The typology of chairs will remain one of his favourite fields of exploration, as recounted in the interview book How to Design a Chair, where he explains his interest in this typology also for the physical proximity and psychological intimacy that binds the chair to its users.
I am designer who builds and constructs instead of a sculptor who shapes things away. I like to understand materials and technologies to understand their essence. I am against forcing things into something that they don’t want to be. I feel that technology and material production give me a lot of clues that are helpful and not limitations.
Besides the world of industry, he also developed a rich dialogue with galleries, a ground for exploring more ambiguous and undefined objects. Emblematic in this sense was the collection Volumes, exhibited in 2004 by Galerie Kreo, a series of rough-hewn volumes resembling furniture archetypes, forms to be inhabited, ready to welcome and establish both physical and imaginary relationships.
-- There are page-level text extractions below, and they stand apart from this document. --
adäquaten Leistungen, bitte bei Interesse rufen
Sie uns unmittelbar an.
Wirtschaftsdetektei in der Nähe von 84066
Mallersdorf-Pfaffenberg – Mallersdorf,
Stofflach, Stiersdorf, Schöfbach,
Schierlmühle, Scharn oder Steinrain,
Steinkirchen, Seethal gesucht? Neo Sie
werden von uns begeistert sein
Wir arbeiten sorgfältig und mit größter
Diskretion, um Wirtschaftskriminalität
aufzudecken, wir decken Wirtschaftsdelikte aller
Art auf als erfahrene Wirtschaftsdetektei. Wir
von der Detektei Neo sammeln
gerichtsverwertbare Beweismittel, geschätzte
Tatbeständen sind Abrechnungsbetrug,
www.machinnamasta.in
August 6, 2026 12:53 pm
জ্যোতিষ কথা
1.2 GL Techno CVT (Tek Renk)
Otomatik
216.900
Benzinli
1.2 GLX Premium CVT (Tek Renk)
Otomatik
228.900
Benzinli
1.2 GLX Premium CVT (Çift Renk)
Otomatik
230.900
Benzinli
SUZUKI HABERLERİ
Marked by a hole running through them, the furniture pieces are a reference to Achille and Pier Giacomo Castiglioni’s Arco lamp, a tribute to the masters of design who, like Ettore Sottsass, Philippe Starck and the aforementioned Magistretti and Morrison, were a source of study and inspiration for him.
In addition to limited editions is the curatorial work, to which Grcic dedicates himself by rejecting any didactic implication, but rather using the platforms as an opportunity to highlight exemplary objects, or to project new applications towards scenarios of a possible near future. Design Real, at the Serpentine Gallery, was the first design exhibition to be staged at the British gallery: Grcic will showcase a number of cutting-edge projects by both established and lesser-known designers, providing his own vision of design in the first decade of the millennium. Going back to his own projects, with “New Normals” (Haus am Waldsee, 2022) he overcomes the utilitarianism of his pieces by juxtaposing them with anonymous design objects in order to create conflicting sceneries, hints of a possible future.
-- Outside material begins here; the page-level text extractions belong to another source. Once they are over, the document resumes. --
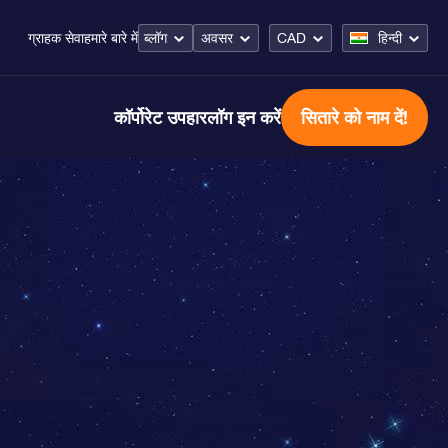
ब्लॉग
अवसर
CAD
हिन्दी
ग्राहक सेवा
हमारे बारे में
कॉर्पोरेट उपहार
लॉग इन करें
सितारे को नाम दें!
We should look at things differently and question them all the time.
Konstantin Grcic’s designs have been acquired by the collections of major international museums, including MoMA/New York and Centre Georges Pompidou. His work has been featured in numerous exhibitions (WKonstantin Grcic: Decisive DesignW, Chicago Art Institute, 2009; Design Panorama, Vitra Design Museum, 2014; New Normals, 2022). Honoured with three Compasso d’Oro awards (May Day, Flos 2001, Myto, Plank 2011, and Ok, Flos 2016), he was also named Designer of the Year at Design Miami in 2010. Grcic’s work has been extensively researched in monographic works (including Konstantin Grcic, Phaidon; Panorama, Vitra Design Museum) and the catalogues of the numerous exhibitions curated by him.